__WHAT IS REQUIRED__
Please transcribe the data below exactly. Leave the pictures out.
○ ○ ○
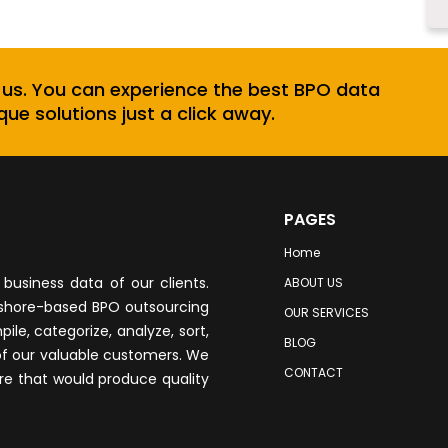
 us. You can experience the best BPO data
que solutions just a click away.
PAGES
Home
business data of our clients.
ABOUT US
fshore-based BPO outsourcing
OUR SERVICES
le, categorize, analyze, sort,
BLOG
of our valuable customers. We
CONTACT
re that would produce quality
○ ○ ○
__EXERCISE RESPONSE__
 us. You can experience the best BPO data
que solutions just a click away.
PAGES
Home
business data of our clients.
ABOUT US
fshore-based BPO outsourcing
OUR SERVICES
le, categorize, analyze, sort,
BLOG
of our valuable customers. We
CONTACT
re that would produce quality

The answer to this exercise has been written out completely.